A large chunk of this small community on the slopes of the active Popocatépetl volcano moved to sub-Washington Street South Philly - a.k.a. "Puebladelfia" - in the mid-2000s. And expats will recognize the flavors that shape this bewitching mole, the usual sweetness of Mexican chocolate tempered by pasilla pepper spice, the fruit of bananas and raisins, the nuttiness of almonds and peanuts, thickened with animal crackers.
Is there a better mole in Philly? ¡Yo no lo creo!
I knew none of this when I first stumbled upon Mole Poblano in pursuit of Super Bowl frijoles. I'd been walking The Nine in a quest to assemble the ultimate seven-layer dip for the big-game party. I had nearly all I needed - the world's best chips from Tortilleria San Roman, fresh chorizo from Amigos, crumbly queso fresco from Lupita's.
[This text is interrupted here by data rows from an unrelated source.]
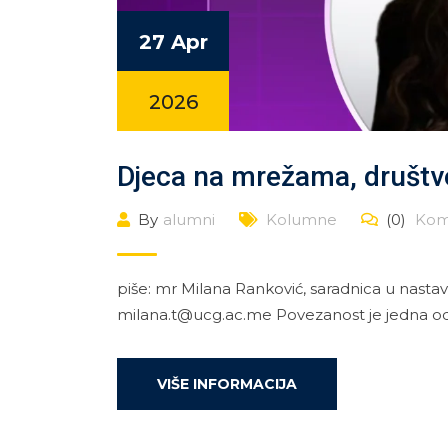
27 Apr
2026
Djeca na mrežama, društvo
By
alumni
Kolumne
(0)
Kom
piše: mr Milana Ranković, saradnica u nasta
milana.t@ucg.ac.me Povezanost je jedna od 
VIŠE INFORMACIJA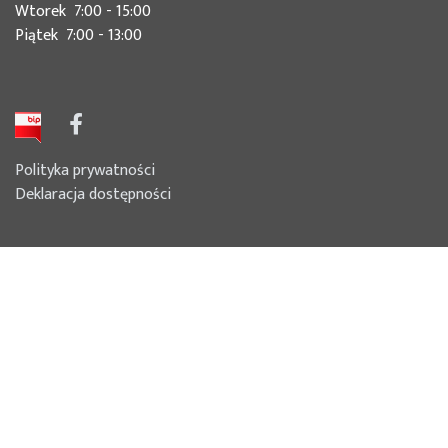
Wtorek 7:00 - 15:00
Piątek 7:00 - 13:00
Polityka prywatności
Deklaracja dostępności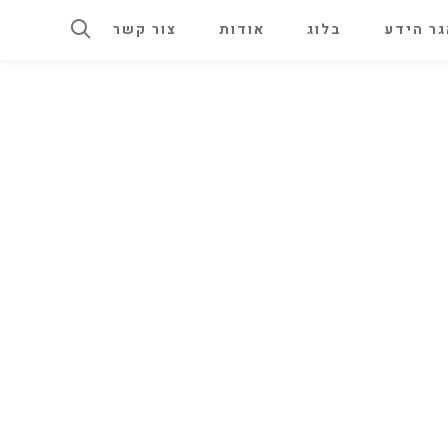
ר הידע
בלוג
אודות
צור קשר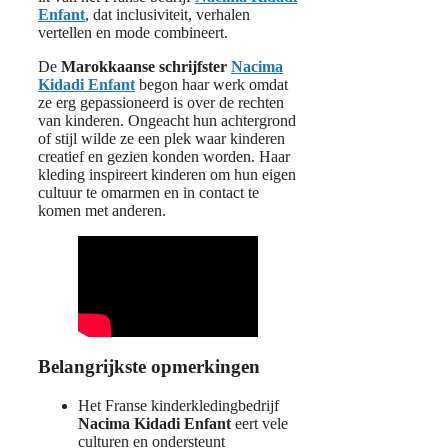
Enfant
, dat inclusiviteit, verhalen
vertellen en mode combineert.
De
Marokkaanse schrijfster
Nacima
Kidadi Enfant
begon haar werk omdat
ze erg gepassioneerd is over de rechten
van kinderen. Ongeacht hun achtergrond
of stijl wilde ze een plek waar kinderen
creatief en gezien konden worden. Haar
kleding inspireert kinderen om hun eigen
cultuur te omarmen en in contact te
komen met anderen.
Belangrijkste opmerkingen
Het Franse kinderkledingbedrijf
Nacima Kidadi Enfant
eert vele
culturen en ondersteunt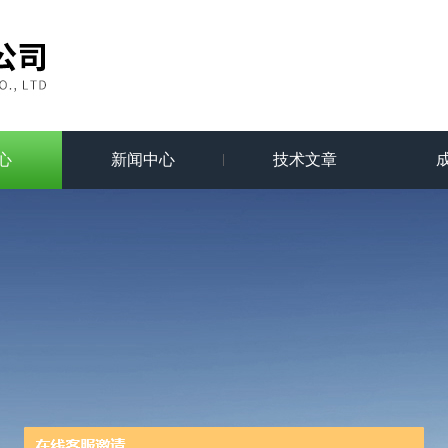
心
新闻中心
技术文章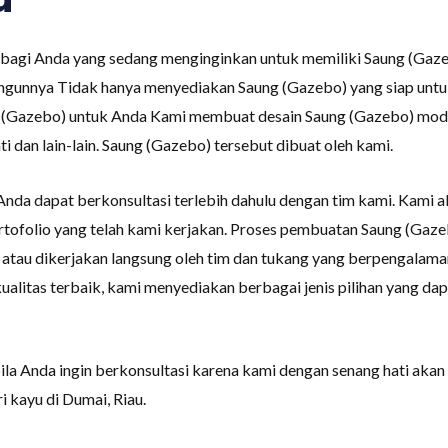
bagi Anda yang sedang menginginkan untuk memiliki Saung (Gaze
unnya Tidak hanya menyediakan Saung (Gazebo) yang siap untuk
g (Gazebo) untuk Anda Kami membuat desain Saung (Gazebo) moder
ti dan lain-lain. Saung (Gazebo) tersebut dibuat oleh kami.
Anda dapat berkonsultasi terlebih dahulu dengan tim kami. Kami
tofolio yang telah kami kerjakan. Proses pembuatan Saung (Gaze
i atau dikerjakan langsung oleh tim dan tukang yang berpengalama
alitas terbaik, kami menyediakan berbagai jenis pilihan yang da
la Anda ingin berkonsultasi karena kami dengan senang hati aka
 kayu di Dumai, Riau.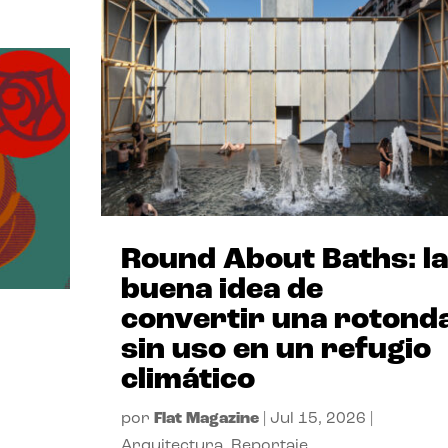
Round About Baths: la
buena idea de
convertir una rotond
sin uso en un refugio
climático
por
Flat Magazine
|
Jul 15, 2026
|
Arquitectura
,
Reportaje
But my go-to for tacos al pastor, los Taquitos de Puebla, did not have refried beans. So they directed me across the street to the tidy, neon-lit little storefront fringed with colorful streamer banners.
Mole Poblano's refried beans - creamy and pink from a hand-mash, sweet with fried onions, and unexpectedly lard-free ("too much fat!" says Javier) - were so good they almost didn't make it to the party. Same for the guacamole, so simple and fresh, but vivid with cilantro and sparky chunks of jalapeño.
We knew we had to return for a proper meal, especially on weekends, when this friendly taqueria's 26 seats swell with the beat of Mexi-pop on the TV and a Mexican crowd that comes for the specials.
Most of the standard menu, overseen by Sandoval as well as kitchen chef Jose Elgin Ramos, is simple and well-done, from the hand-pressed sopes masa cups topped with flavorful chorizo to crispy tostada discs smeared with a thin layer of beans to anchor chipotle-sauced chicken tinga and a towering mound of shredded lettuce. The classic taco toppings - orange-tanged pork al pastor with pineapple; clove-scented plumes of pork carnitas; plancha-seared strips of tender tongue - are also good. Only the huevos rancheros eggs were terribly overcooked.
The weekend specials, though, distinguish this tidy tiled storefront from the many others. Chief among them is the barbacoa, made here with traditional goat (instead of the more common lamb) braised for hours with avocado leaves in a garlicky guajillo chile marinade resonant with oregano and ginger. Served with a chickpea-studded consommé made from the braising juices, the platter was especially soul-satisfying when I shredded the tender meat back into the broth with rice for a hearty soup.
The barbacoa is a weekend fixture. But other specials change, and some were memorable, like the dried fava bean soup whose starchy white broth was threaded with pickled cactus strips, or a rich shrimp stew filled with fresh crustaceans. Or the paper-thin but juicy carne asada, garlic-marinated sirloin topped with a paddle of snappy nopales cactus.
My favorite special, though, was a once-a-month chicken stewed in "cacahuete" salsa. The top-billed peanuts were actually subtle, thickening and enriching a cuminy, clovey, guajillo-fired chicken broth that was almost like mole's red-gravy cousin. And just as magnetic.
The Italian Market's main drag has evolved for more than a decade into a street of Mexican delights. But with the Ríos family's tamales and masterful mole now in the mix, walking along The Nine just got a bit more intriguing.